Wednesday, October 26, 2016

Building a laser-guided clock


A lot of thought went into what project I'll write my first blog post about. Here it is, the obvious choice - the laser-guided clock.

To be honest, it's not actually laser guided, that's just something to make it sound cooler. What it really is, is a stepper motor controller pan/tilt mount that houses a cheap 405nm laser, which draws on a glow-in-the-dark sticker.

You probably already saw the video. If not, scroll up and play it.
The clock has had some improvements since the video was made, but the basics are the same.

Parts

Two 28BYJ-48 Stepper motors with ULN2003 drivers


I got one set with my Arduino kit, and ordered the second one off eBay. They come cheap, but have their limitations. For a project like this, they would be perfect, if it wasn't for one small issue: the shaft has a bit of slack in it. The slack is about 5 degrees, which may seem small, but since we are dealing with a projection which is about a foot away from the laser, it's very noticable. The slack on the tilt motor won't affect the projection at all, because the weight of the laser keeps it at one end, but to fix the issue on the pan motor, I added a spring from a pen, that keeps the shaft's slack from manifesting.

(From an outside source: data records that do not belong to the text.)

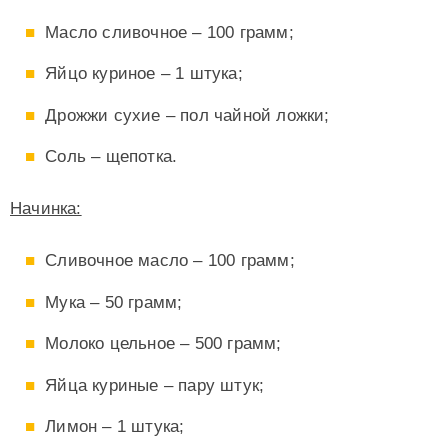
Масло сливочное – 100 грамм;
Яйцо куриное – 1 штука;
Дрожжи сухие – пол чайной ложки;
Соль – щепотка.
Начинка:
Сливочное масло – 100 грамм;
Мука – 50 грамм;
Молоко цельное – 500 грамм;
Яйца куриные – пару штук;
Лимон – 1 штука;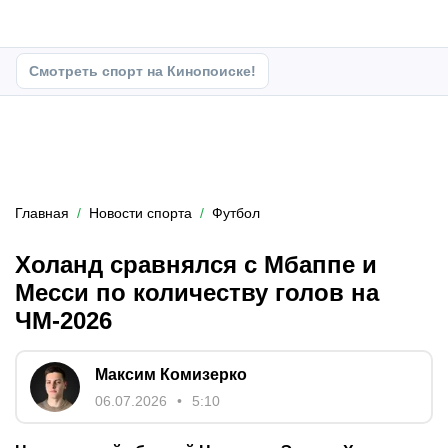
Смотреть спорт на Кинопоиске!
Главная
Новости спорта
Футбол
Холанд сравнялся с Мбаппе и
Месси по количеству голов на
ЧМ-2026
Максим Комизерко
06.07.2026
5:10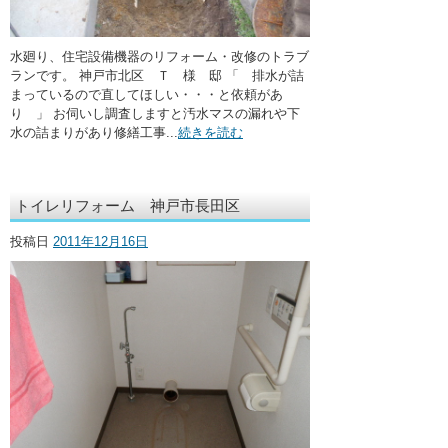
水廻り、住宅設備機器のリフォーム・改修のトラブ
ランです。 神戸市北区 Ｔ 様 邸 「 排水が詰
まっているので直してほしい・・・と依頼があ
り 」 お伺いし調査しますと汚水マスの漏れや下
水の詰まりがあり修繕工事...
続きを読む
トイレリフォーム 神戸市長田区
投稿日
2011年12月16日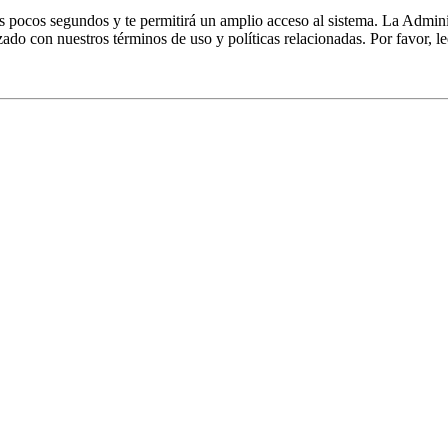
nos pocos segundos y te permitirá un amplio acceso al sistema. La Admin
izado con nuestros términos de uso y políticas relacionadas. Por favor, le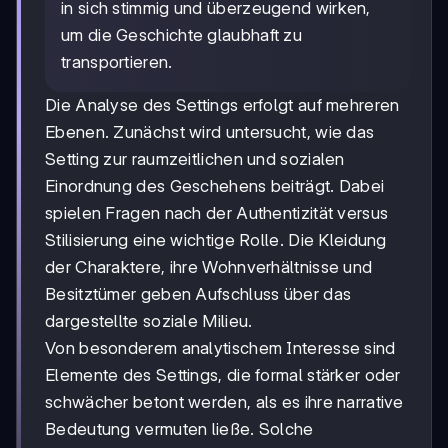
in sich stimmig und überzeugend wirken,
um die Geschichte glaubhaft zu
transportieren.
Die Analyse des Settings erfolgt auf mehreren
Ebenen. Zunächst wird untersucht, wie das
Setting zur raumzeitlichen und sozialen
Einordnung des Geschehens beiträgt. Dabei
spielen Fragen nach der Authentizität versus
Stilisierung eine wichtige Rolle. Die Kleidung
der Charaktere, ihre Wohnverhältnisse und
Besitztümer geben Aufschluss über das
dargestellte soziale Milieu.
Von besonderem analytischem Interesse sind
Elemente des Settings, die formal stärker oder
schwächer betont werden, als es ihre narrative
Bedeutung vermuten ließe. Solche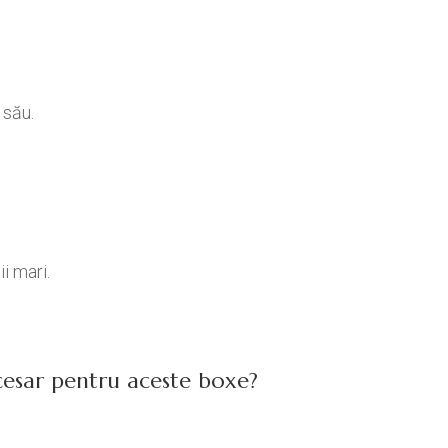
 său.
i mari.
cesar pentru aceste boxe?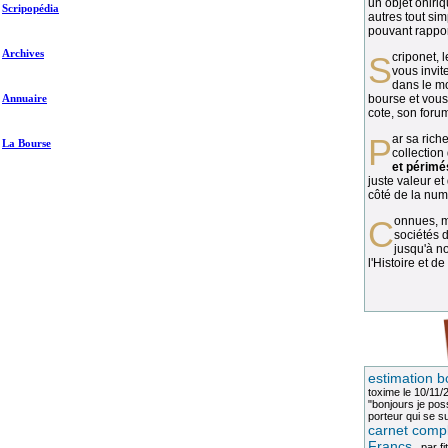
un objet oniriq
Scripopédia
autres tout si
pouvant rapport
Archives
Scriponet, 
vous invit
dans le mo
Annuaire
bourse et vous
cote, son forum
Par sa richesse et sa diversité, la
La Bourse
collection
et périmé
juste valeur et
côté de la numi
Connues, méconnues, ou inconnues, les
sociétés d
jusqu'à no
l'Histoire et de
estimation b
toxime
le 10/11/
"bonjours je pos
porteur qui se sui
carnet compl
Francs
, par
fi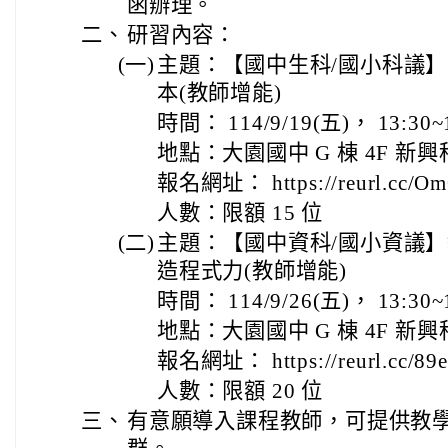
函辦理。
二、
研習內容：
(一)
主題：【國中生科/國小科議】
本(教師增能)
時間： 114/9/19(五)， 13:30~
地點：大園國中 G 棟 4F 新
報名網址： https://reurl.cc/O
人數：限額 15 位
(二)
主題：【國中資科/國小資議
造程式力(教師增能)
時間： 114/9/26(五)， 13:30~
地點：大園國中 G 棟 4F 新
報名網址： https://reurl.cc/89
人數：限額 20 位
三、
有意願導入課程教師，可提供教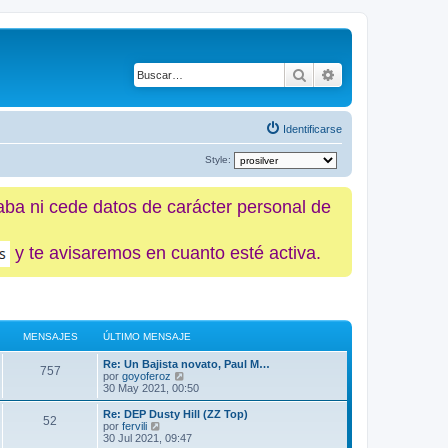
Buscar
Búsqueda avanz
Identificarse
Style:
caba ni cede datos de carácter personal de
y te avisaremos en cuanto esté activa.
MENSAJES
ÚLTIMO MENSAJE
Re: Un Bajista novato, Paul M…
757
V
por
goyoferoz
e
30 May 2021, 00:50
r
ú
Re: DEP Dusty Hill (ZZ Top)
52
l
V
por
fervili
t
e
30 Jul 2021, 09:47
i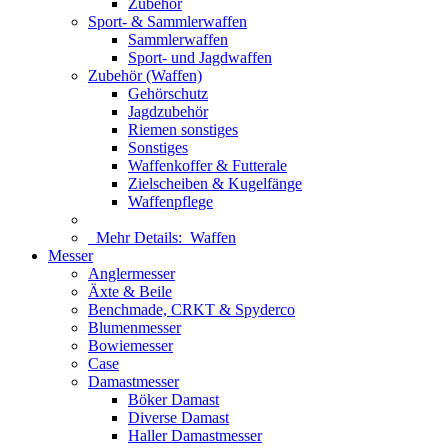
Zubehör
Sport- & Sammlerwaffen
Sammlerwaffen
Sport- und Jagdwaffen
Zubehör (Waffen)
Gehörschutz
Jagdzubehör
Riemen sonstiges
Sonstiges
Waffenkoffer & Futterale
Zielscheiben & Kugelfänge
Waffenpflege
Mehr Details:
Waffen
Messer
Anglermesser
Äxte & Beile
Benchmade, CRKT & Spyderco
Blumenmesser
Bowiemesser
Case
Damastmesser
Böker Damast
Diverse Damast
Haller Damastmesser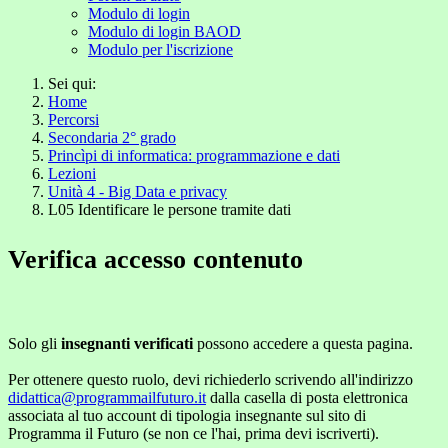
Modulo di login
Modulo di login BAOD
Modulo per l'iscrizione
Sei qui:
Home
Percorsi
Secondaria 2° grado
Princìpi di informatica: programmazione e dati
Lezioni
Unità 4 - Big Data e privacy
L05 Identificare le persone tramite dati
Verifica accesso contenuto
Solo gli
insegnanti verificati
possono accedere a questa pagina.
Per ottenere questo ruolo, devi richiederlo scrivendo all'indirizzo
didattica@programmailfuturo.it
dalla casella di posta elettronica
associata al tuo account di tipologia insegnante sul sito di
Programma il Futuro (se non ce l'hai, prima devi iscriverti).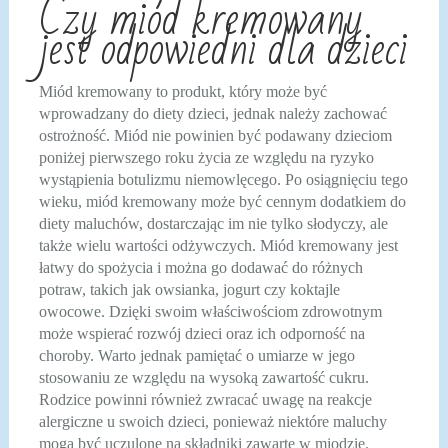
Czy miód kremowany
jest odpowiedni dla dzieci
Miód kremowany to produkt, który może być
wprowadzany do diety dzieci, jednak należy zachować
ostrożność. Miód nie powinien być podawany dzieciom
poniżej pierwszego roku życia ze względu na ryzyko
wystąpienia botulizmu niemowlęcego. Po osiągnięciu tego
wieku, miód kremowany może być cennym dodatkiem do
diety maluchów, dostarczając im nie tylko słodyczy, ale
także wielu wartości odżywczych. Miód kremowany jest
łatwy do spożycia i można go dodawać do różnych
potraw, takich jak owsianka, jogurt czy koktajle
owocowe. Dzięki swoim właściwościom zdrowotnym
może wspierać rozwój dzieci oraz ich odporność na
choroby. Warto jednak pamiętać o umiarze w jego
stosowaniu ze względu na wysoką zawartość cukru.
Rodzice powinni również zwracać uwagę na reakcje
alergiczne u swoich dzieci, ponieważ niektóre maluchy
mogą być uczulone na składniki zawarte w miodzie.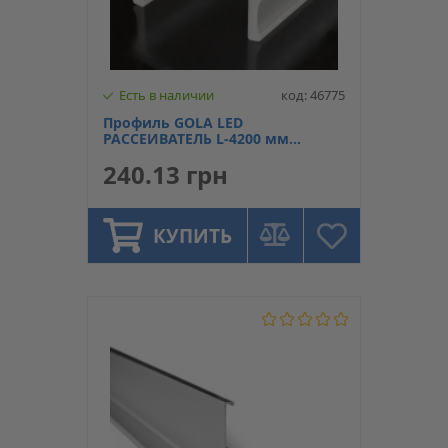
Есть в наличии
код: 46775
Профиль GOLA LED
РАССЕИВАТЕЛЬ L-4200 мм
матовый для проф.L,C Linken
240.13 грн
System
КУПИТЬ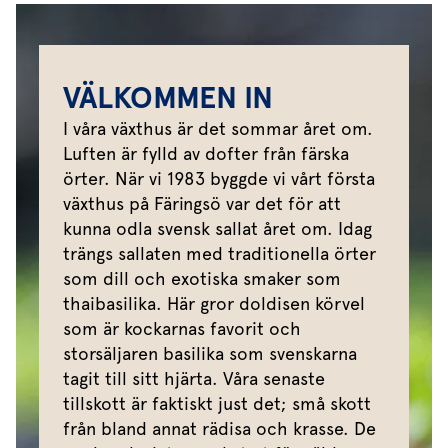
VÄLKOMMEN IN
I våra växthus är det sommar året om.
Luften är fylld av dofter från färska
örter. När vi 1983 byggde vi vårt första
växthus på Färingsö var det för att
kunna odla svensk sallat året om. Idag
trängs sallaten med traditionella örter
som dill och exotiska smaker som
thaibasilika. Här gror doldisen körvel
som är kockarnas favorit och
storsäljaren basilika som svenskarna
tagit till sitt hjärta. Våra senaste
tillskott är faktiskt just det; små skott
från bland annat rädisa och krasse. De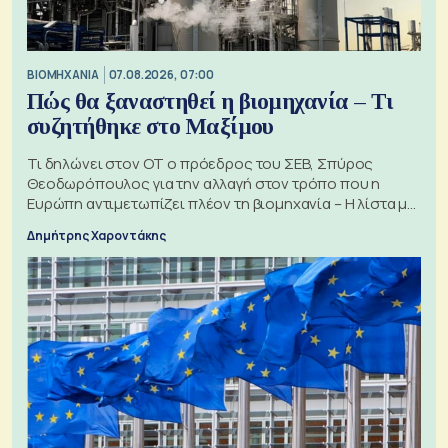
ΒΙΟΜΗΧΑΝΙΑ
07.08.2026, 07:00
Πώς θα ξαναστηθεί η βιομηχανία – Τι
συζητήθηκε στο Μαξίμου
Τι δηλώνει στον ΟΤ ο πρόεδρος του ΣΕΒ, Σπύρος
Θεοδωρόπουλος για την αλλαγή στον τρόπο που η
Ευρώπη αντιμετωπίζει πλέον τη βιομηχανία – Η λίστα με
τα 74 αιτήματα
Δημήτρης Χαροντάκης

You can also clearly see pan/tilt mount. I designed those pieces in SolidWorks and had them 3D printed by a local company. They fit really well and are held together nicely by M4 nuts and bolts.

The laser



A simple laser pointer I got from eBay. Boasts a whopping 5mW of power and a 405nm wavelength. It's normally powered by two AAA batteries, but I'm using the microcontrollers 3.3V output and driving it via a transistor. The transistor has its base connected to a PWM enabled GPIO pin through a resistor.



NODEmcu v2:


This is the brains. It's a really good microcontroller. Not only because it's cheap and it has WiFi, but it's also compatible with the Arduino IDE. This means that it can run the same programs in the same language, plus WiFi. Did I already mention that it has WiFi?

The code:


The code includes a webserver that you can host from your personal computer or even your personal server. If you have one. The server also requires maven to be installed.

The older model that you can see in the video was using an Arduino Nano as the MCU and was taking it's clock data from a RTC, but the one I had seemed unreliable. Also the process of configuring it via the serial port was cumbersome. When you add my idea of building a smart home with a server as a central hub, you get the approach I'm using now with the web-server acting as a front-end for config and also as a way of getting the time.

The way it draws the numbers is hard-coded. What I mean by that, is I split each digit into parts of lines and arcs, which I devised a mathematical formula for that tell the laser a point in space it has to be at. This is then trigonometrically interpreted into angular data the motors can use.